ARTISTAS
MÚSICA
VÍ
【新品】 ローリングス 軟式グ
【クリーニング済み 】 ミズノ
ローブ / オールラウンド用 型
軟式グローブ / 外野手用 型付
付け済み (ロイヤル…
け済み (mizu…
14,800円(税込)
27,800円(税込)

Task objective: Would you set the entries down again, exactly as they were written?

Solved problem:
ARTISTAS
MÚSICA
VÍ
【新品】 ローリングス 軟式グ
【クリーニング済み 】 ミズノ
ローブ / オールラウンド用 型
軟式グローブ / 外野手用 型付
付け済み (ロイヤル…
け済み (mizu…
14,800円(税込)
27,800円(税込)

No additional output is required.